» Data provided
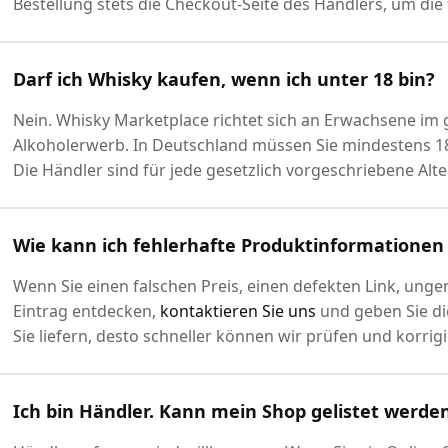
Bestellung stets die Checkout-Seite des Händlers, um di
Darf ich Whisky kaufen, wenn ich unter 18 bin?
Nein. Whisky Marketplace richtet sich an Erwachsene im 
Alkoholerwerb. In Deutschland müssen Sie mindestens 18 
Die Händler sind für jede gesetzlich vorgeschriebene Alte
Wie kann ich fehlerhafte Produktinformatione
Wenn Sie einen falschen Preis, einen defekten Link, ung
Eintrag entdecken,
kontaktieren Sie uns
und geben Sie die
Sie liefern, desto schneller können wir prüfen und korrig
Ich bin Händler. Kann mein Shop gelistet werde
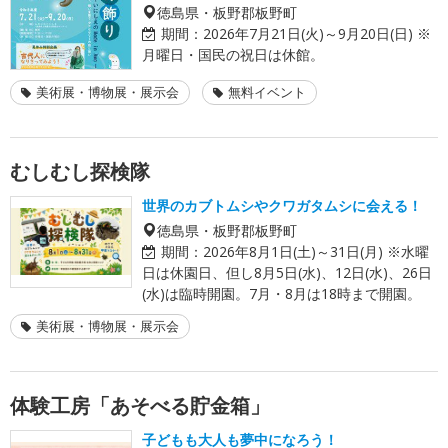
徳島県・板野郡板野町
期間：
2026年7月21日(火)～9月20日(日) ※
月曜日・国民の祝日は休館。
美術展・博物展・展示会
無料イベント
むしむし探検隊
世界のカブトムシやクワガタムシに会える！
徳島県・板野郡板野町
期間：
2026年8月1日(土)～31日(月) ※水曜
日は休園日、但し8月5日(水)、12日(水)、26日
(水)は臨時開園。7月・8月は18時まで開園。
美術展・博物展・展示会
体験工房「あそべる貯金箱」
子どもも大人も夢中になろう！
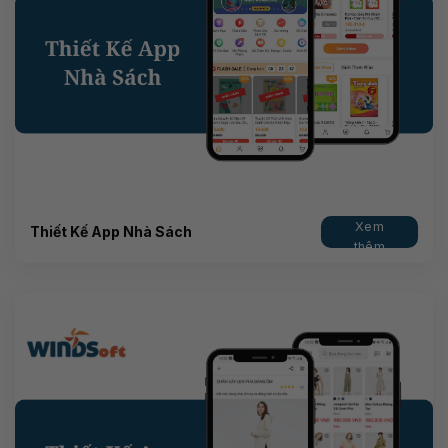
Xem
Thiết Kế App Nhà Sách
thêm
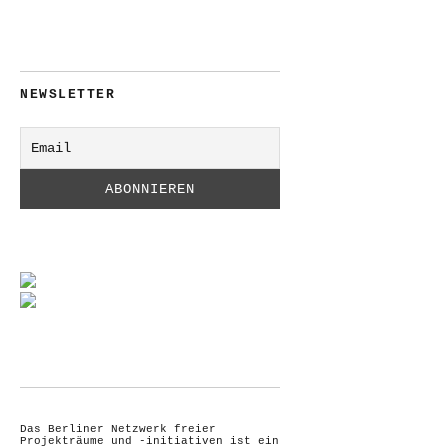
NEWSLETTER
Das Berliner Netzwerk freier
Projekträume und -initiativen ist ein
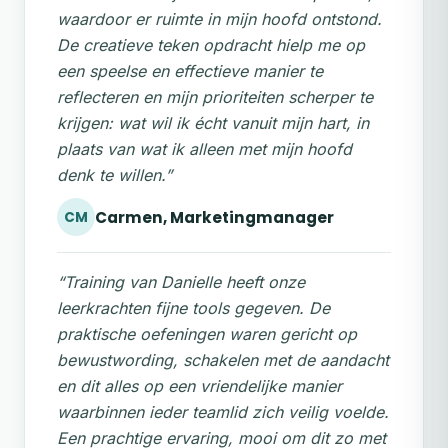
waardoor er ruimte in mijn hoofd ontstond.
De creatieve teken opdracht hielp me op
een speelse en effectieve manier te
reflecteren en mijn prioriteiten scherper te
krijgen: wat wil ik écht vanuit mijn hart, in
plaats van wat ik alleen met mijn hoofd
denk te willen.”
Carmen, Marketingmanager
CM
“Training van Danielle heeft onze
leerkrachten fijne tools gegeven. De
praktische oefeningen waren gericht op
bewustwording, schakelen met de aandacht
en dit alles op een vriendelijke manier
waarbinnen ieder teamlid zich veilig voelde.
Een prachtige ervaring, mooi om dit zo met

» What the exercise asks
Set down again, exactly, every line above from the one with "Sie liefern, desto" down to the one with "子どもも大人も夢中になろう！", both ends included. No pictures, and nothing else.

» Problem solution
Sie liefern, desto schneller können wir prüfen und korrig
Ich bin Händler. Kann mein Shop gelistet werde
徳島県・板野郡板野町
期間：
2026年7月21日(火)～9月20日(日) ※
月曜日・国民の祝日は休館。
美術展・博物展・展示会
無料イベント
むしむし探検隊
世界のカブトムシやクワガタムシに会える！
徳島県・板野郡板野町
期間：
2026年8月1日(土)～31日(月) ※水曜
日は休園日、但し8月5日(水)、12日(水)、26日
(水)は臨時開園。7月・8月は18時まで開園。
美術展・博物展・展示会
体験工房「あそべる貯金箱」
子どもも大人も夢中になろう！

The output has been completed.